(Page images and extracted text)
[Start of section]
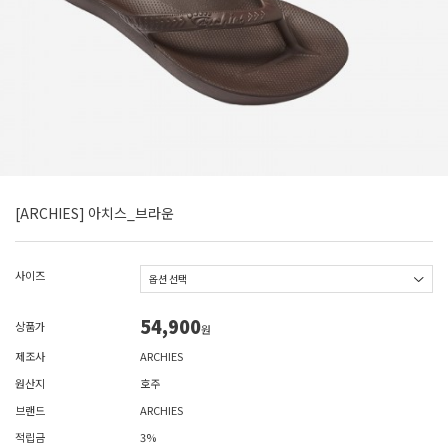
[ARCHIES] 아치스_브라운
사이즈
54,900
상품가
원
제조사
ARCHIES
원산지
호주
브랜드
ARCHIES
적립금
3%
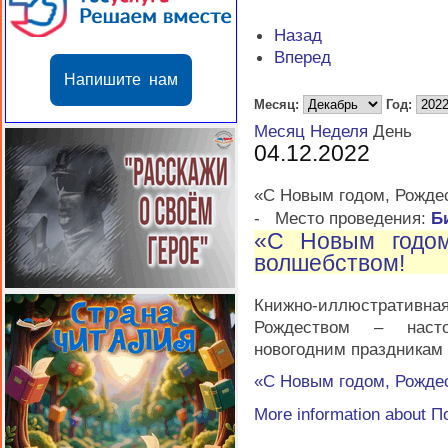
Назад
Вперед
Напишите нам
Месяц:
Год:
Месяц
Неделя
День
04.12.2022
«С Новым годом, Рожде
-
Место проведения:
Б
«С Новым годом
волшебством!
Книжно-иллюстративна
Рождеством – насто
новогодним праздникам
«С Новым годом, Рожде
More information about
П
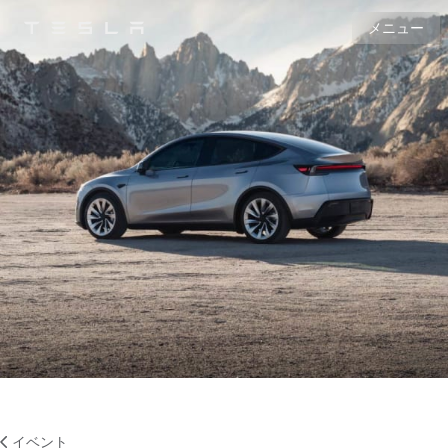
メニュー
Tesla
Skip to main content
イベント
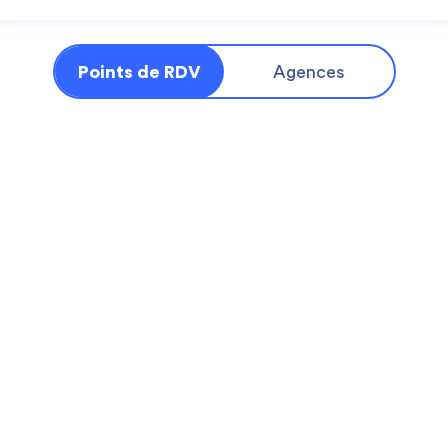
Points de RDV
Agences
[End of section]
[Start of section]
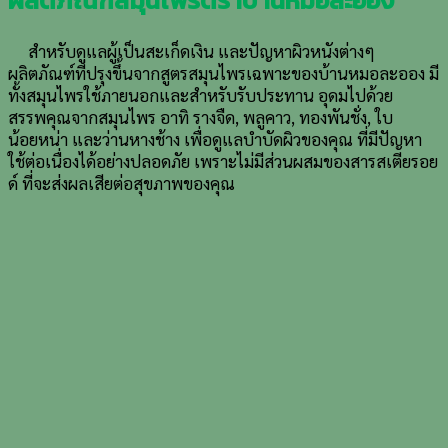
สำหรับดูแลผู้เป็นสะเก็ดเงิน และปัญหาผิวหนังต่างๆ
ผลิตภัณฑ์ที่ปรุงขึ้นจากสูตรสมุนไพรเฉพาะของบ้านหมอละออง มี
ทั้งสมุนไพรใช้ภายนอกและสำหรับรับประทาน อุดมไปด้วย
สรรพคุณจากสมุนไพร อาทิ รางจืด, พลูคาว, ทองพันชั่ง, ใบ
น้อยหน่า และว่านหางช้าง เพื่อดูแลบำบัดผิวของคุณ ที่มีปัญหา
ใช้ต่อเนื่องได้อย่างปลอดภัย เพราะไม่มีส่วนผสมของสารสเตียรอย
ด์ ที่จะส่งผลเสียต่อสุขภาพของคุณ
[End of section]
** Description of the task **
All lines above from the one with "ทั้งสมุนไพรใช้" to the one with "ด์ ที่จะส่งผลเสียต่อสุขภาพของคุณ", inclusive, should be copied exactly, and no other lines.

** Exercise result **
ทั้งสมุนไพรใช้ภายนอกและสำหรับรับประทาน อุดมไปด้วย
สรรพคุณจากสมุนไพร อาทิ รางจืด, พลูคาว, ทองพันชั่ง, ใบ
น้อยหน่า และว่านหางช้าง เพื่อดูแลบำบัดผิวของคุณ ที่มีปัญหา
ใช้ต่อเนื่องได้อย่างปลอดภัย เพราะไม่มีส่วนผสมของสารสเตียรอย
ด์ ที่จะส่งผลเสียต่อสุขภาพของคุณ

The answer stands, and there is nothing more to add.